La reciente suspensión del vuelo 1608, conocido como "Corredor Atlántico", deja expuesto un problema que va mucho más allá de la cancelación de una conexión aérea.
Este vuelo, que unía Buenos Aires, Mar del Plata, Trelew, Comodoro Rivadavia y Río Gallegos con tres frecuencias semanales, era un eslabón vital en la cadena de conectividad de la Patagonia. Su desaparición no solo limita la movilidad de las comunidades que dependen de él, sino que pone sobre la mesa una cuestión mucho más profunda: la viabilidad y el futuro de Aerolíneas Argentinas en el contexto de un posible proceso de privatización.
Javier Milei, en su campaña electoral, fue claro al respecto: su intención es privatizar Aerolíneas Argentinas, junto con otras empresas estatales.

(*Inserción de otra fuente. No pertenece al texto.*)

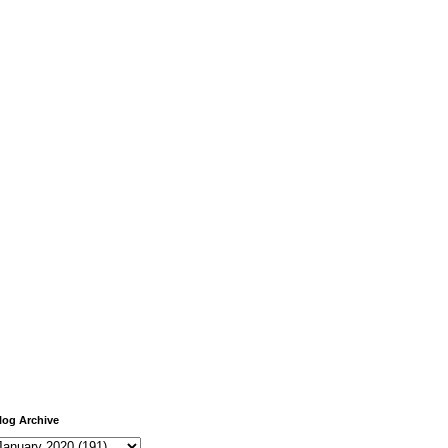
log Archive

Este discurso, que resonó con fuerza en algunos sectores, toca una fibra sensible en la identidad nacional. Aerolíneas no es solo una empresa; es un símbolo de soberanía, un testimonio del esfuerzo por mantener conectadas a todas las regiones del país. Pero más allá del simbolismo, es crucial preguntarnos: ¿Qué implicaría realmente privatizar Aerolíneas Argentinas? ¿Qué impacto tendría en el federalismo y en la vida cotidiana de los argentinos?
La cancelación del vuelo 1608 podría ser un anticipo de lo que vendría bajo un esquema de privatización. Si Aerolíneas estuviera en manos privadas, es razonable pensar que las rutas menos rentables, como aquellas que conectan regiones distantes o de baja demanda, serían las primeras en ser eliminadas. La lógica del mercado es implacable: lo que no genera ganancia, se recorta. Pero, ¿es eso lo que queremos para un país tan extenso y diverso como el nuestro? ¿Estamos dispuestos a aceptar que ciertas regiones queden aún más aisladas, sacrificadas en nombre de la rentabilidad?
La historia argentina nos enseño que las privatizaciones no siempre cumplen con las promesas de eficiencia y modernización que las acompañan. En los años '90, muchas empresas públicas fueron vendidas bajo la promesa de un mejor servicio, pero lo que vimos fue el desmantelamiento de sectores estratégicos y la pérdida de control sobre recursos fundamentales. En este contexto, privatizar Aerolíneas Argentinas podría significar mucho más que una simple transferencia de propiedad; podría ser un paso hacia la desintegración de un país que ya enfrenta profundas desigualdades territoriales.
La conectividad no es un lujo; es un derecho. En la Patagonia, donde las distancias son vastas y las opciones de transporte son limitadas, la suspensión de un vuelo tiene un impacto directo en la vida de las personas. No estamos hablando solo de turismo, sino de acceso a servicios de salud, oportunidades laborales y la posibilidad de que las economías locales se integren al resto del país. Privatizar Aerolíneas podría significar la pérdida de ese derecho para millones de argentinos que dependen de estas conexiones para su vida diaria.
Además, no podemos ignorar el costo simbólico de esta decisión. En un momento en que el federalismo y la equidad territorial están en el centro del debate público, vender la aerolínea de bandera sería visto por muchos como una traición a esos principios. El Estado, que debería ser el garante de la integración nacional, cedería ese papel a intereses privados que, en última instancia, priorizan el lucro sobre el bienestar común. ¿Qué mensaje enviaría esto sobre nuestro compromiso con la idea de una Argentina federal e inclusiva?
Frente a esta encrucijada, la pregunta que debemos hacernos es: ¿Estamos dispuestos a sacrificar nuestra conectividad, nuestra soberanía y nuestra equidad territorial en nombre de la rentabilidad? ¿Es realmente la privatización la solución a los problemas de Aerolíneas Argentinas, o es solo un atajo que podría tener consecuencias desastrosas a largo plazo?
La decisión que tomemos no solo afectará a la Patagonia, sino a todo el país. Porque lo que está en juego no es solo una empresa; es el tipo de país que queremos construir. Y en este sentido, la defensa de Aerolíneas Argentinas no es solo la defensa de una compañía estatal, sino la defensa de una idea de país donde todas las regiones tienen derecho a estar conectadas, a ser parte de un proyecto común. Un país donde el federalismo no es solo una palabra vacía, sino una realidad palpable en la vida diaria de todos los argentinos.
La pregunta final es: ¿Estamos preparados para asumir los costos de una decisión de este calibre? ¿O es momento de repensar nuestras prioridades y fortalecer, en lugar de debilitar, lo público en beneficio de todos?